What you will do: Filter the entries below, keeping only lines with "pour".
(Beginning of Extracted entries)
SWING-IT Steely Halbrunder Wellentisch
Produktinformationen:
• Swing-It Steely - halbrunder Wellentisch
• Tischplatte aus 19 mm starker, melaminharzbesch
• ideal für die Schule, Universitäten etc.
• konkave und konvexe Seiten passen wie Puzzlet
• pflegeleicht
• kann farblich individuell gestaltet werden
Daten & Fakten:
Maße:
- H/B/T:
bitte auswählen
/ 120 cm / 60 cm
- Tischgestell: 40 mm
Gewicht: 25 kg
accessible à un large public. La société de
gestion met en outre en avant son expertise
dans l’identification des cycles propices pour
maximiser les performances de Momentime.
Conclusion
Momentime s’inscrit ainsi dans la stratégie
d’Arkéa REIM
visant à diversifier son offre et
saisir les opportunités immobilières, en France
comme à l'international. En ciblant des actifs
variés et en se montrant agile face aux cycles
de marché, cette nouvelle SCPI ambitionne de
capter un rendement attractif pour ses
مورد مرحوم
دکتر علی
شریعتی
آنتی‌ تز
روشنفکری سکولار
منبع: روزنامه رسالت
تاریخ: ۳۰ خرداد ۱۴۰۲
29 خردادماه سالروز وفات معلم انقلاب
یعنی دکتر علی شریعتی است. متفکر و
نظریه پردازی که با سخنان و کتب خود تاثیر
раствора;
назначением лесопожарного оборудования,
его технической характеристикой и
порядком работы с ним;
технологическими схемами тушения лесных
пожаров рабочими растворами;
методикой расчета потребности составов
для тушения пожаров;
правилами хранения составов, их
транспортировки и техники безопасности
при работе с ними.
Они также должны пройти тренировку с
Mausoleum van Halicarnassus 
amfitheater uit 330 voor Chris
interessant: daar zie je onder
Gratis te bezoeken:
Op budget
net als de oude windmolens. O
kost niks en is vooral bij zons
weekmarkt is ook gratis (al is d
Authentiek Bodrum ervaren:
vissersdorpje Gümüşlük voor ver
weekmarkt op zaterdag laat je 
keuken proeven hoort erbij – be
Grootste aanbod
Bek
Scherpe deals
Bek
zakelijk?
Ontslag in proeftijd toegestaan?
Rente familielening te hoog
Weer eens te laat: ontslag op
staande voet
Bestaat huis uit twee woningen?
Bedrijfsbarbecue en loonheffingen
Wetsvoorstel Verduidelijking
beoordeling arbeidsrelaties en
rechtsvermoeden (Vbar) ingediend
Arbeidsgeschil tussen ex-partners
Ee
(End of Extracted entries)
Output:
dans l’identification des cycles propices pour
capter un rendement attractif pour ses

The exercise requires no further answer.